No fim da década de 1970, a avicultura brasileira vivia um período de expansão e modernização, com aumento da produção e maior intensificação dos sistemas. Nesse cenário, começavam a ganhar destaque problemas sanitários menos visíveis, mas de grande impacto econômico. Foi nesse contexto que a Revista Avicultura Industrial publicou, em setembro de 1979, um alerta importante sobre as micotoxicoses, assinado pelo médico veterinário José Nunes Filho.

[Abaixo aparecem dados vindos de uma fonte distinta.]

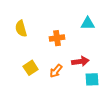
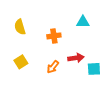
yellow square: (31, 68) -> (21, 62), moved
cyan square: (92, 79) -> (94, 69), moved

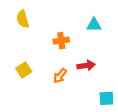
yellow semicircle: (20, 27) -> (23, 19), moved
cyan square: (94, 69) -> (106, 98), moved

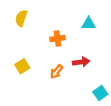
yellow semicircle: (23, 19) -> (21, 18), turned 35
cyan square: (106, 98) -> (100, 93), turned -32

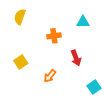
red arrow: (81, 62) -> (76, 58), turned 77
orange arrow: (56, 72) -> (50, 76), moved

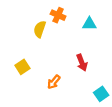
yellow semicircle: (20, 17) -> (40, 29), moved
orange cross: (54, 36) -> (58, 15), moved, turned 32

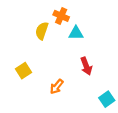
cyan triangle: (89, 24) -> (76, 33), moved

O texto chamava atenção para um fenômeno que, à época, já se tornava mais frequente no país: doenças em aves associadas ao consumo de grãos contaminados por fungos produtores de toxinas. A preocupação era direta. Com o crescimento do uso de rações armazenadas e o aumento da escala produtiva, criavam-se condições ideais de umidade e temperatura para o desenvolvimento desses microrganismos.
A reportagem explicava que as micotoxinas são substâncias produzidas por fungos durante seu crescimento, podendo estar presentes tanto ainda no campo quanto no armazenamento dos grãos. Entre os principais gêneros citados estavam Aspergillus, Fusarium e Penicillium, já reconhecidos como importantes produtores dessas toxinas. O problema não era apenas a deterioração do alimento, mas o efeito direto dessas substâncias no organismo das aves.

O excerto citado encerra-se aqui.